[The following case centered on an ethnic slur and this post therefore includes two references to that slur.]

Reaffirming the First Amendment’s virtual prohibition on viewpoint discrimination, the Second Circuit recently held that New York state could not prohibit a vendor from participating in public lunch program simply because its name and menu featured ethnic slurs.

The case emerged from a dispute over access to the publicly owned Empire State Plaza in Albany, New York.  After years of contracting with a single vendor to supply food for a daily lunch program hosted in the plaza, New York’s Office of General Services (OGS) chose instead to feature a rotating line-up of food trucks—similar to Civic Center Eats program in Denver’s Civic Center Park—subject to a permitting regime.  Plaintiff Wandering Dago, Inc. (“WD”), which operates a food truck with the same name, applied to OGS for a vending permit.  Though the application proceeded normally at first, when OGS officials realized the term “dago” was an ethnic slur offensive to those of Italian, Spanish, and Portuguese origin, and also learned that WD’s menu contained other slurs, they denied the permit.

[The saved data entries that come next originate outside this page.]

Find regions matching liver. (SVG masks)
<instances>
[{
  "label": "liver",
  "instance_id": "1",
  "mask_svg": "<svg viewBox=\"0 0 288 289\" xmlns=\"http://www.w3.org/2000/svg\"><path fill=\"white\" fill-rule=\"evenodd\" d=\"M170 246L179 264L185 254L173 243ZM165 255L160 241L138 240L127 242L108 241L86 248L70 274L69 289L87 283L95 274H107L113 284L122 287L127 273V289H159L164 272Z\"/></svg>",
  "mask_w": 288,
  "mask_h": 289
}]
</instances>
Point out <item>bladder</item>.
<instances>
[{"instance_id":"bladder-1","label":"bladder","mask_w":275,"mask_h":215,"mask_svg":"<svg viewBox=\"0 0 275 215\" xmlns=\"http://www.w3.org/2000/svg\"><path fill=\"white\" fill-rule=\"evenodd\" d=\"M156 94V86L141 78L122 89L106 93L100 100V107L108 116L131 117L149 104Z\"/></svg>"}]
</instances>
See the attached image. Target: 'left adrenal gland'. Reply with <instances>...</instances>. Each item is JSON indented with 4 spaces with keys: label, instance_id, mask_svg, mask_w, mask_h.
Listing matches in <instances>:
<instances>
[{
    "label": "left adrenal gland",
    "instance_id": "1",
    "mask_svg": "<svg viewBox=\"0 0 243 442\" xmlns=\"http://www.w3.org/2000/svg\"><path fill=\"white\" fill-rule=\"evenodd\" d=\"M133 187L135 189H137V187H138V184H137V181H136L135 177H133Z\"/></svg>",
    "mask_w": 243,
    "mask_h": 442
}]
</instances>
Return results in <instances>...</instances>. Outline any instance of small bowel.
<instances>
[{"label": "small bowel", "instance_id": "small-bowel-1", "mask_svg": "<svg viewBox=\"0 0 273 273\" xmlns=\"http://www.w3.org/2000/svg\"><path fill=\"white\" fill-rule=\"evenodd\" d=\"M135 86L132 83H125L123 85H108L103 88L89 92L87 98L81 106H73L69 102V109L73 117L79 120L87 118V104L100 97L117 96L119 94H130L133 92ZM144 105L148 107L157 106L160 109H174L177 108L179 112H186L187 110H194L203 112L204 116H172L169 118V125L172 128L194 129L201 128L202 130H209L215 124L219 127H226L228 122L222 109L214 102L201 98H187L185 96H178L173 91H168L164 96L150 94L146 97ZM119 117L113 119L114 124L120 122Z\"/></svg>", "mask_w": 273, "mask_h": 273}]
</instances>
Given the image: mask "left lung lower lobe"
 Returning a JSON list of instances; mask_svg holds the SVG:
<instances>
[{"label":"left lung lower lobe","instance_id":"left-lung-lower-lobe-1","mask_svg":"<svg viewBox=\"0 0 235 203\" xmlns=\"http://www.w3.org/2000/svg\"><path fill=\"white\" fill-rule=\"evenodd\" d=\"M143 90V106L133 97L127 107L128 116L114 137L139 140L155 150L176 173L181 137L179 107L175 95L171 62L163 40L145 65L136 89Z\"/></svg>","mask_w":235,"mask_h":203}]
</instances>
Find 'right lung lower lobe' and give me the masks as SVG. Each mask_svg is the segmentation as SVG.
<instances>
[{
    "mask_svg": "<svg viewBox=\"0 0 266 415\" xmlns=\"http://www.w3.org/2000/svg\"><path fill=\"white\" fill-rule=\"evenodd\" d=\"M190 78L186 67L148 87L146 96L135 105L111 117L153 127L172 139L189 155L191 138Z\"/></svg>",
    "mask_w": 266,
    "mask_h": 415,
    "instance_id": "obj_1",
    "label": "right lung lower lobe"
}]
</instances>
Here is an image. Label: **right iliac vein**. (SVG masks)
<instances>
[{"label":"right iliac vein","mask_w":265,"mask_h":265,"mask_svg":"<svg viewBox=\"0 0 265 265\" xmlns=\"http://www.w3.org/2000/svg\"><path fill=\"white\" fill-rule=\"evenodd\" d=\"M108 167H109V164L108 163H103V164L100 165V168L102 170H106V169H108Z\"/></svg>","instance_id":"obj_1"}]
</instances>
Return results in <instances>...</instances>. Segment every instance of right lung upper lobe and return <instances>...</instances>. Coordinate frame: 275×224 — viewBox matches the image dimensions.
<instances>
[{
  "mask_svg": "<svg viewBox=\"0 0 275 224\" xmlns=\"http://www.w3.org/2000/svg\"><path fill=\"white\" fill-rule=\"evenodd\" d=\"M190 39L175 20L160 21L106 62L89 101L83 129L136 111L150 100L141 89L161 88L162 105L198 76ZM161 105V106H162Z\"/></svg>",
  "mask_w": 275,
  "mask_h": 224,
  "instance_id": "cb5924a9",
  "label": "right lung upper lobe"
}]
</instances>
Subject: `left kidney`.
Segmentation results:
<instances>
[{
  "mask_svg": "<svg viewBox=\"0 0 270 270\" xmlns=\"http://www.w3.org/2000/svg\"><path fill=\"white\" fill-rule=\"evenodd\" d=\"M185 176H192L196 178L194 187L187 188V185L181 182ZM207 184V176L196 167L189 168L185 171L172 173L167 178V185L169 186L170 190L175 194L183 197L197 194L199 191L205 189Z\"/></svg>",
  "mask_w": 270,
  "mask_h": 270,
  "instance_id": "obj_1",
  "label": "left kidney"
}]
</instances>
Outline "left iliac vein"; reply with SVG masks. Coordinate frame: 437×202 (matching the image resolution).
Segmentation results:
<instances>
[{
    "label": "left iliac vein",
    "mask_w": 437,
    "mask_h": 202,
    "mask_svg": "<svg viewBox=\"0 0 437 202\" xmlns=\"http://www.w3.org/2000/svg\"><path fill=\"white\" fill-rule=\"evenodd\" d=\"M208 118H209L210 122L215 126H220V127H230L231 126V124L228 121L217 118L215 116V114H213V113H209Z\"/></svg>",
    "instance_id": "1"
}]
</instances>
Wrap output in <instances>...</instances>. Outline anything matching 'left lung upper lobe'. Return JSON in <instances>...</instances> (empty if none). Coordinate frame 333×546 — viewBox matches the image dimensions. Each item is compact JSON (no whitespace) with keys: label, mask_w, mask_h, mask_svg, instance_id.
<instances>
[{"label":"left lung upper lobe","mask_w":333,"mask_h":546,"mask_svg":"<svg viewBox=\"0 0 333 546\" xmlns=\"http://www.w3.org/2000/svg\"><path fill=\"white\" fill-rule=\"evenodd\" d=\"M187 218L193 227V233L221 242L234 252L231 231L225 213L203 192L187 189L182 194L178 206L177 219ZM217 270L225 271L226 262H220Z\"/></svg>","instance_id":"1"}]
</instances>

WD, whose owners named the truck as a nod to their Italian heritage and as a symbol of working-class solidarity, sued OGS, arguing primarily that its officials’ viewpoint-based permit denial violated the First Amendment.  The district court disagreed, granting summary judgment in the state’s favor.  WD appealed.

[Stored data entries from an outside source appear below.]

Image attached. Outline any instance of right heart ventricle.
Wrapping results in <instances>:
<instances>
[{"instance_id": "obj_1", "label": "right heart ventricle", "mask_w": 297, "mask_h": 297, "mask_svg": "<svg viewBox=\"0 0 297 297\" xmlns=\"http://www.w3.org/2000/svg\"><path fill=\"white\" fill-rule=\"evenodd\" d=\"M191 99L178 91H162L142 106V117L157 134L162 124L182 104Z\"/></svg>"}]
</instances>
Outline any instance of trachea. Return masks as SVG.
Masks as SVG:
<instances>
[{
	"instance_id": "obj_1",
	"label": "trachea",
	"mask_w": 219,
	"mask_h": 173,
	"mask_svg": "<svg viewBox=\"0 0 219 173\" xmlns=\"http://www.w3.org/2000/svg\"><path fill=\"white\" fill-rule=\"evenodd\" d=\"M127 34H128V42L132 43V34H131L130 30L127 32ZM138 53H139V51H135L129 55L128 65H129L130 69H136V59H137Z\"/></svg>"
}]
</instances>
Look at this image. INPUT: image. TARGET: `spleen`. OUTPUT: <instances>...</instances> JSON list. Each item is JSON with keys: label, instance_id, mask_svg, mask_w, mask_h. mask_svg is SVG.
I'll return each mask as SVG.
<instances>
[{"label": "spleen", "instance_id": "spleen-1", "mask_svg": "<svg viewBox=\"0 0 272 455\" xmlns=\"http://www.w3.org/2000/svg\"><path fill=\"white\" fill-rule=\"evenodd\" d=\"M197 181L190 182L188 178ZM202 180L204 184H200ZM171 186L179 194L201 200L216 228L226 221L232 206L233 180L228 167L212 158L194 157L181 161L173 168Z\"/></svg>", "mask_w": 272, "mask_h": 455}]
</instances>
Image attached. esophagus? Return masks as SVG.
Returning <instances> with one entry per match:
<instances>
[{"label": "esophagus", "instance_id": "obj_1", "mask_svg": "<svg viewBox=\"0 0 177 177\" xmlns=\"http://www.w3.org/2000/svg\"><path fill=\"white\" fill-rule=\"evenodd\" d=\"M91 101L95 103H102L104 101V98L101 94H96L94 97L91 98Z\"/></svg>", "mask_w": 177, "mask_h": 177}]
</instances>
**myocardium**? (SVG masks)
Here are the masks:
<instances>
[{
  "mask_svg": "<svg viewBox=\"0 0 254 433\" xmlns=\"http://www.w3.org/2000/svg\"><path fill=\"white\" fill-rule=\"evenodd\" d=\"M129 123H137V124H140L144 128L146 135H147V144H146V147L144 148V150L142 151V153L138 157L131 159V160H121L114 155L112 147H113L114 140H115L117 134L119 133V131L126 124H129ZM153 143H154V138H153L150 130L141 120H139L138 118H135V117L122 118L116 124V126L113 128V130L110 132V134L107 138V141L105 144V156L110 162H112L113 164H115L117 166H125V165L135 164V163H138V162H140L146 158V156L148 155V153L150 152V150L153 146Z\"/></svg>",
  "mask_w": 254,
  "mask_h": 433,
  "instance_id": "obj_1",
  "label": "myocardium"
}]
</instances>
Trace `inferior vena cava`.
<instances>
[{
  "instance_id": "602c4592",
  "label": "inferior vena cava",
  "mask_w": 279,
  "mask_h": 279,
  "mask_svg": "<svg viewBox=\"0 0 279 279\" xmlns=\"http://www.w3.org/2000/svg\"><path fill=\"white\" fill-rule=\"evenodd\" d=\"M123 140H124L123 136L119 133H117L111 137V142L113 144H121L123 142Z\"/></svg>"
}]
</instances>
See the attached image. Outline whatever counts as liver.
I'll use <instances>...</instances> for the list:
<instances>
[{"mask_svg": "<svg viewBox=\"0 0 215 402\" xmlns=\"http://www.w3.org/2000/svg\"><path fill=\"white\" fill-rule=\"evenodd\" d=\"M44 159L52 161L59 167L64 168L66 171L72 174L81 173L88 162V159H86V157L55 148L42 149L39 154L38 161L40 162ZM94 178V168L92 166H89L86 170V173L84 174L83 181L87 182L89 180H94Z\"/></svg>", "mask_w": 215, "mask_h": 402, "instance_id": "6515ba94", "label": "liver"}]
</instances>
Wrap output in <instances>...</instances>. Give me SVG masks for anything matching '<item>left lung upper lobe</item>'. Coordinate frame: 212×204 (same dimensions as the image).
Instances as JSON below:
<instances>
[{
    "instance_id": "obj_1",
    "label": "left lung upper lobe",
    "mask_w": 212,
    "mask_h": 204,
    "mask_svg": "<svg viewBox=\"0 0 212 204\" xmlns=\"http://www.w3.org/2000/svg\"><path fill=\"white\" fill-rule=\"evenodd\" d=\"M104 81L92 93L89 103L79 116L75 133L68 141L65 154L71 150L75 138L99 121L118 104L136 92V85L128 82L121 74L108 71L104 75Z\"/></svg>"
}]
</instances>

On appeal, the Second Circuit reversed, concluding that the denial constituted impermissible and unjustified viewpoint discrimination in violation of the First Amendment.  At the outset, the panel analyzed whether the state’s denial amounted to viewpoint discrimination or was instead a regulation on content.  Drawing from the Supreme Court’s recent decision in Matal v. Tam, 137 S. Ct. 1744 (2017), in which the Court held that the Patent Office could not refuse to trademark a band’s name simply because it contained an offensive word, the Second Circuit panel similarly concluded that because OGS denied WD’s application out of fear that WD’s name and menu would give offense, OGS had discriminated on the basis of viewpoint.  The panel further concluded that OGS could not justify that discrimination.

OGS raised two related theories in defense—that participating food trucks’ content was either government speech or government contractor speech, subject to regulation—but the Second Circuit rejected both.  In the panel’s view, no one could mistake the food trucks’ content as the government’s own, as might be the case with a monument, license plate, or contractor representing the government.  Because they lacked that essential connection, the court concluded, they did not fall with any component of the government speech doctrine.

Having found that OGS’s denial violated the First Amendment (as well as the Equal Protection Clause on a select-enforcement theory), the panel reversed and remanded the to the district court for entry of an order consistent with that conclusion.